Estos obreros del campo, los niños y jóvenes a quienes -recuerda Marx en El Capital- los amos de fundiciones Cammell querían trabajando de noche; los vagabundos, heridos e indignados de la poesía de Antonio Orihuela, los rebusqueros de Extremadura y las asambleas de parados, los centros sociales como el Rey Heredia en Córdoba, las sillas del hambre, las corralas de vivienda, las acampadas como la de Coca-Cola en Fuenlabrada, las kellys o las Marchas de la Dignidad constituyen, según Manuel Cañada, el verdadero sujeto transformador. Es la gente que vive en el alambre, y que representa el núcleo del libro publicado por El Viejo Topo. El activista social ha participado en la fundación y desarrollo de los Campamentos Dignidad de Extremadura, surgidos en febrero de 2013 en Mérida y extendidos en poco tiempo a otras ciudades como Plasencia, Almendralejo y Badajoz; nacieron en la puerta de las oficinas de empleo y lograron dos grandes fines, según destacó Cañada en una entrevista: «Que la renta básica represente un instrumento de lucha y dignidad; y organizar algo que se decía era ‘inorganizable’, los parados».
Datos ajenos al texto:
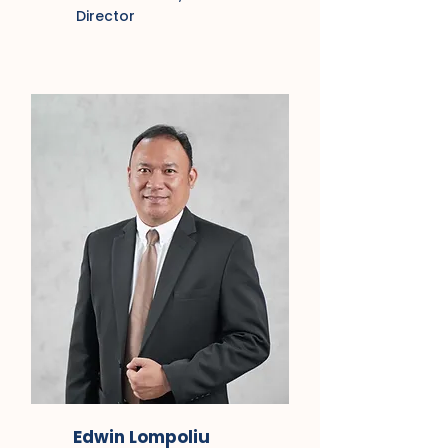
Director
Edwin Lompoliu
Las citas incluidas por el autor en los artículos aumenta la carga de profundidad; y complementan la descarnada y cruel realidad que describe; así, las palabras de un parado con cualificación profesional en el filme «Recursos humanos», de Costa Gavras: «Creo que si el tiempo de desempleo es corto, puede servirte para reestructurar tu vida; si es largo, lo destruye todo». O esas zamarras inapelables de la Plataforma de Afectados por las Hipotecas (PAH): «Rescatan al banquero, desahucian al obrero». Tan lapidarias como un estudio de la plataforma, que señala el desempleo como razón de impago de las hipotecas en el 70% de los casos; o que uno de cada cuatro afectados sean parados sin subsidio.
Precisamente la PAH, el Sindicato Andaluz de Trabajadores (SAT) o los Campamentos Dignidad de Extremadura organizaron a estos sectores populares; y al hacerlo, tal vez sin que fuera éste el objetivo, «revelaban la complicidad de las organizaciones sindicales o la impostura de determinadas jergas militantes»; «ya no podemos hablar sobre el carácter ‘post-materialista’ de los nuevos movimientos sociales», añadía Manuel Cañada en el texto «Campamentos Dignidad: el ‘sí se puede’ de los parados». El empobrecimiento es real y tangible, se percibe en el estómago. Además «la claridad es una cuestión moral», escribía el psiquiatra Carlos Castilla del Pino, lo que podría aplicarse a la jerigonza izquierdista que critica Cañada. Otra cita, de Eduardo Galeano, apunta a la entraña de los Campamentos Dignidad: «La vida es darse; darse, no hay alegría más alta». Organizados en forma de comunidad de lucha, los campamentos batallan por la renta básica, el trabajo y la vivienda. Darse. Como Jesús, un votante del PP que llegó a los Campamentos Dignidad pensando en el suicidio. Pero junto a los compañeros paró su desahucio, y hoy porta un llavero con la imagen del Che Guevara. O Paco que, como Jesús, pasó a ser dirigente de los campamentos. Antes estuvo en la prisión y viviendo en la marginalidad.